From the very first meeting, you said, “We can fix this, we can get you straight!”  I remember the feeling of peace that overcame me in your office that December afternoon.  I left the facility, almost bouncing up the parking deck stairs with excitement, knowing God led me to that very location on that day to find relief from what was becoming a debilitating daily pain.
On the morning of surgery, you held our hands and offered a prayer before undertaking the task of doing something so many other people said couldn’t, or shouldn’t, be done.  To know that this brilliant and gifted surgeon is such a humble man of God has, since then, given both me and my husband an almost indescribable powerful sense of calmness and strength.  After surgery had ended, you can’t know what it meant to my husband when you talked with him personally, cheerfully sharing the “after” x-rays.  And again, a closing prayer of thanksgiving was a welcomed, necessary, and so deeply appreciated gift.
Not even a week later, when my post-operative pain took on a different characteristic that raised concern, my husband took a “shot in the dark” and called your cell phone that morning for guidance.  The most amazing thing happened – you answered!  “I’m getting ready to go into surgery, but what’s going on?” I could hear over the speaker.  Thank you, Dr. Hey, for your unprecedented level of care to all of your patients.

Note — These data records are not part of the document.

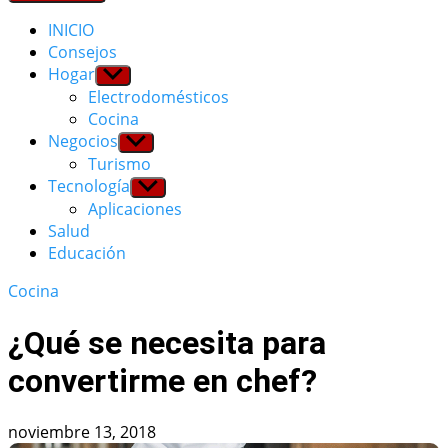
INICIO
Consejos
Hogar
Show
sub
Electrodomésticos
menu
Cocina
Negocios
Show
sub
Turismo
menu
Tecnología
Show
sub
Aplicaciones
menu
Salud
Educación
Cocina
¿Qué se necesita para
convertirme en chef?
noviembre 13, 2018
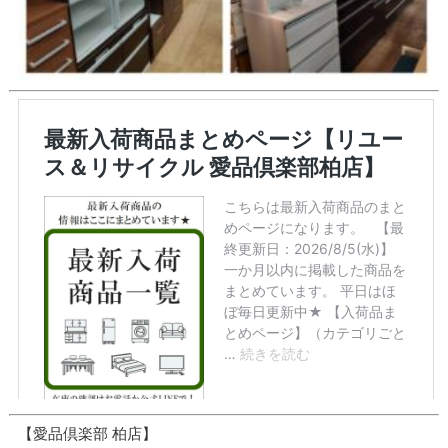
【愛品倶楽部 柏店】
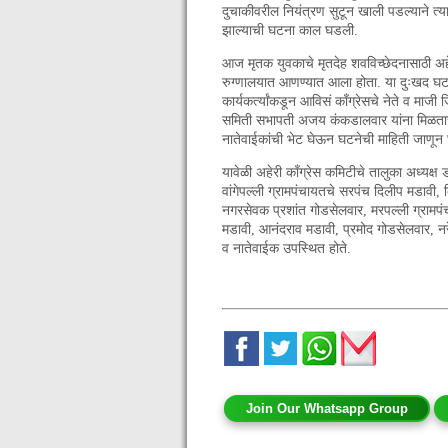
दुचाकीवरील नियंत्रण सुटून खाली पडल्याने त्या
झाल्याची घटना काल घडली.
आज मृतक युवकाचे मृतदेह शवविच्छेदनासाठी अह
रुग्णालयात आणण्यात आला होता. या दुःखद घट
कार्यकर्त्यांकडून आविसं काँग्रेसचे नेते व माजी
समिती सभापती अजय कंकडालवार यांना मिळताच त
नातेवाईकांची भेट घेऊन घटनेची माहिती जाणून घ
यावेळी अहेरी काँग्रेस कमिटीचे तालुका अध्यक्ष
वांगेपल्ली ग्रामपंचायतचे सरपंच दिलीप मडावी,
नगरसेवक प्रशांत गोडसेलवार, मरपल्ली ग्रामप
मडावी, आनंदराव मडावी, प्रमोद गोडसेलवार, नरेश
व नातेवाईक उपस्थित होते.
Join Our Whatsapp Group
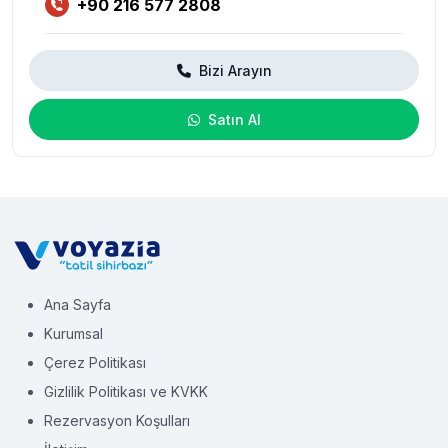
+90 216 577 2808
Bizi Arayın
Satın Al
Ana Sayfa
Kurumsal
Çerez Politikası
Gizlilik Politikası ve KVKK
Rezervasyon Koşulları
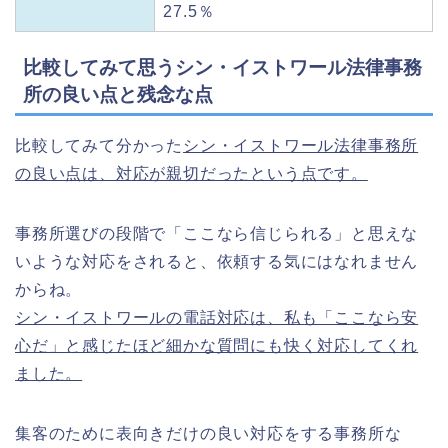
27.5％
比較してみて思うシン・イストワール法律事務
所の良い点と残念な点
比較してみて分かった
シン・イストワール法律事務所
の良い点は、対応が親切だったという点です。
事務所選びの段階で「ここなら信じられる」と思えな
いような対応をされると、依頼する気にはなれません
からね。
シン・イストワールの電話対応は、私も「ここなら安
心だ」と感じたほど細かな質問にも快く対応してくれ
ました。
集客のために表向きだけの良い対応をする事務所な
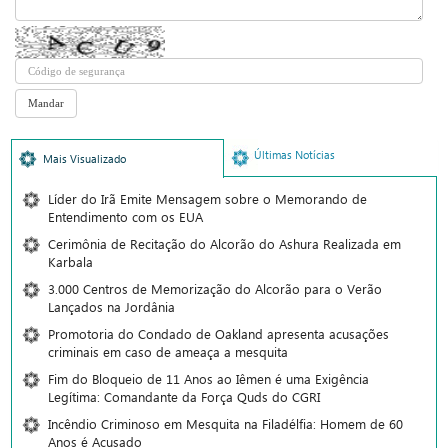
Últimas Notícias
Mais Visualizado
Líder do Irã Emite Mensagem sobre o Memorando de
Entendimento com os EUA
Cerimônia de Recitação do Alcorão do Ashura Realizada em
Karbala
3.000 Centros de Memorização do Alcorão para o Verão
Lançados na Jordânia
Promotoria do Condado de Oakland apresenta acusações
criminais em caso de ameaça a mesquita
Fim do Bloqueio de 11 Anos ao Iêmen é uma Exigência
Legítima: Comandante da Força Quds do CGRI
Incêndio Criminoso em Mesquita na Filadélfia: Homem de 60
Anos é Acusado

So here I am, wanting to let you know how thankful my family and I are to have found you.  And most importantly, I needed to put these thoughts into words to offer to you –
My daily 45-minute walk this afternoon was nothing short of a catharsis for me – one that had significant and profound meanings in multiple ways.  You see, looking back at the series of events that led me to you, I see God’s work.  But not only that, but something very amazing has also happened – this six-week period of quiet mornings and cozy afternoons has given me pause to refocus on the things that are truly important in life.  Yes, the recovery period definitely has had its share of muscle spasms, pain, sleepless nights, and medication fog, but it also offered the absence of work’s hustle-bustle, the excruciating commute, and daily missed lunch breaks.  It offered time to cuddle up with an inspirational book, time to have heart-to-heart chats with my husband (something we had missed for too long), and time to just simply be thankful that everything happens for a reason.  And you, happened, for more than one reason, Dr. Hey.

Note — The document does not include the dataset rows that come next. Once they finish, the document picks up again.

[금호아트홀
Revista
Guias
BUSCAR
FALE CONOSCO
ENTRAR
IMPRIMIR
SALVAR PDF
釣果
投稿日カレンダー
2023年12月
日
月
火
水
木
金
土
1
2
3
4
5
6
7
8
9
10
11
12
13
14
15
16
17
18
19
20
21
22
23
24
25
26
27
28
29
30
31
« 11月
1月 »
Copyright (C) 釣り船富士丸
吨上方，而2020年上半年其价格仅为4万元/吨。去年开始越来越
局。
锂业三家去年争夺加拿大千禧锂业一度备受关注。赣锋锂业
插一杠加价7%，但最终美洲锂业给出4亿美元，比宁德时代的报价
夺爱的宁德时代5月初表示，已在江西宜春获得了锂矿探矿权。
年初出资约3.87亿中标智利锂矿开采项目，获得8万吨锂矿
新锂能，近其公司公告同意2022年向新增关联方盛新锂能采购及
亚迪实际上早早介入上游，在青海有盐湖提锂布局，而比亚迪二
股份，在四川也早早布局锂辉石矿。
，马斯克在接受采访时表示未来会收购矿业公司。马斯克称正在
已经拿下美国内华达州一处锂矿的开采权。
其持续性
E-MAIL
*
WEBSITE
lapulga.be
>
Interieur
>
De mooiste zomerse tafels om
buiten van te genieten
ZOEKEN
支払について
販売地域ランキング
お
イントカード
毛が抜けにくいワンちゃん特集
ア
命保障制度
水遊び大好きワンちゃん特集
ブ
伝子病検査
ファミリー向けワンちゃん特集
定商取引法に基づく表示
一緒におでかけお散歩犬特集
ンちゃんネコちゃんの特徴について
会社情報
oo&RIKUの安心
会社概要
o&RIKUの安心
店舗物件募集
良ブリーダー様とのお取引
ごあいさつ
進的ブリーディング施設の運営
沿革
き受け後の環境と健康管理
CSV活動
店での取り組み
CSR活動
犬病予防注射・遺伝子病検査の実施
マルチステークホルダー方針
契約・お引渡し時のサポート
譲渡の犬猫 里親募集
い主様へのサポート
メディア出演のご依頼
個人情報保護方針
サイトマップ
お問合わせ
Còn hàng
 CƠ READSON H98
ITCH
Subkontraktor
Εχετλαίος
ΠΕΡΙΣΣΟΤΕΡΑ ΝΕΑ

I knew that this surgery would realign my spine.  I knew that this surgery would give me more stamina to romp with my daughter in the fall leaves.  I knew that this surgery would allow me to stand for more 15 minutes at a time without having back or leg pain.  I knew that this surgery would virtually eliminate the growing ugly rib hump in my back that embarrassed me so. 
But there are also the things that I didn’t know this surgery would do for me – that have changed my life in their own momentous ways.
God bless you, your family, and your staff, Dr. Hey.  Thank you for being what I needed.  In so many ways.